Yannick Mboumi réclame 10 600 $ à la Société Immobilière Duguay, qui gère le centre commercial La Plaza Trois-Rivières.

Un panneau tombe sur sa voiture: une indemnisation insuffisante

TROIS-RIVIÈRES — Un étudiant en soins infirmiers et père de famille a eu une bien mauvaise surprise, le 20 octobre dernier, lorsqu’un panneau du centre commercial La Plaza Trois-Rivières est tombé directement sur sa voiture.

L’affiche sur laquelle figure le nom des différents commerces de la Plaza est tombée sur la Toyota Corolla 2017 de Yannick Mboumi alors qu’il entrait dans le stationnement du centre commercial. Bien qu’il n’ait heureusement subi aucune blessure, son véhicule a été déclaré perte totale par ses assurances. Étant donné qu’il n’est pas responsable de l’accident, il a donc eu droit à une indemnisation pour son véhicule.

L’histoire ne s’arrête pas là pour M. Mboumi. Malheureusement pour lui, ses assurances lui ont remboursé un montant inférieur de 6000 $ à celui du prêt auquel il a souscrit pour acheter sa voiture.

«J’ai fait des démarches pour avoir un nouveau prêt, mais avec ma nouvelle situation comme étudiant, on me demande de payer ce qu’il me reste à rembourser avant de pouvoir avoir un nouveau prêt, déplore M. Mboumi. Mais puisque je suis retourné aux études, je n’ai pas les moyens de payer. Alors je suis obligé de me débrouiller sans voiture.»

Cette situation le limite dans ses déplacements, ce qui est particulièrement problématique puisque le Trifluvien doit se rendre chaque jour à ses cours... au Collège Shawinigan.

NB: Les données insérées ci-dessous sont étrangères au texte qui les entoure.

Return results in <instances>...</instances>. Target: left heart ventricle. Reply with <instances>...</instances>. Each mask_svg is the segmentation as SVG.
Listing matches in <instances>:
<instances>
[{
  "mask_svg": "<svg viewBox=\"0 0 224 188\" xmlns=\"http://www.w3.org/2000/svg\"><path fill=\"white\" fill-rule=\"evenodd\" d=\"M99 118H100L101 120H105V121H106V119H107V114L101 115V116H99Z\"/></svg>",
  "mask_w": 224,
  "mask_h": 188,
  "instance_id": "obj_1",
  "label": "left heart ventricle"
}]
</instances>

«Je fais du covoiturage deux journées par semaine et sinon, j’emprunte la voiture de ma conjointe, explique-t-il. Mais c’est plus compliqué pour moi d’aller faire l’épicerie, de déposer mes enfants à l’école ou d’aller à des rendez-vous.»

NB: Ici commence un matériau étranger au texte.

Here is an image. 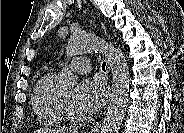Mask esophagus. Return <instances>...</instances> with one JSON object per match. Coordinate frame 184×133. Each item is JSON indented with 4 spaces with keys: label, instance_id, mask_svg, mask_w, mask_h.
Segmentation results:
<instances>
[{
    "label": "esophagus",
    "instance_id": "esophagus-1",
    "mask_svg": "<svg viewBox=\"0 0 184 133\" xmlns=\"http://www.w3.org/2000/svg\"><path fill=\"white\" fill-rule=\"evenodd\" d=\"M110 96H112V91L110 90ZM101 127V122H98L97 124L94 125V127L92 128V132L93 133H97L99 131Z\"/></svg>",
    "mask_w": 184,
    "mask_h": 133
}]
</instances>
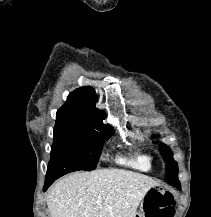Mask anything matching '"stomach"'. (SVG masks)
I'll return each mask as SVG.
<instances>
[{
  "mask_svg": "<svg viewBox=\"0 0 211 217\" xmlns=\"http://www.w3.org/2000/svg\"><path fill=\"white\" fill-rule=\"evenodd\" d=\"M134 217H145V212H144L143 204H141L140 210L138 212H136V214H135Z\"/></svg>",
  "mask_w": 211,
  "mask_h": 217,
  "instance_id": "0dacf381",
  "label": "stomach"
}]
</instances>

La Toyota Corolla 2017 de Yannick Mboumi a été déclarée perte totale par ses assurances.

«J’aurais pu perdre la vie»

Le père de deux enfants, âgés de 10 et 5 ans, affirme avoir envoyé une mise en demeure à la Société Immobilière Duguay, exigeant qu’elle lui rembourse 10 600 $, soit les 6000 $ qu’il doit rembourser pour son prêt automobile et 4600 $ pour perte de jouissance. Or, l’assureur de la Société Duguay a contacté M. Mboumi pour lui demander d’envoyer à nouveau des documents qu’il leur avait, affirme-t-il, déjà transmis, avant de finalement lui dire qu’il n’obtiendrait pas d’indemnisation.

«Ils m’ont dit que, puisque mes assurances m’ont déjà versé un montant, ils n’avaient pas à me payer quoi que ce soit. Mais ils sont responsables de ce qui se passe sur leur terrain, ce n’est pas comme si j’avais frappé une autre voiture. D’ailleurs, j’ai été chanceux, car cet accident aurait pu me coûter la vie ou à un piéton qui aurait pu se trouver à cet endroit-là et à ce moment-là.»

M. Mboumi déplore par ailleurs le fait que la Société Immobilière Duguay ne l’ait pas contacté après l’accident, ne serait-ce que pour s’excuser.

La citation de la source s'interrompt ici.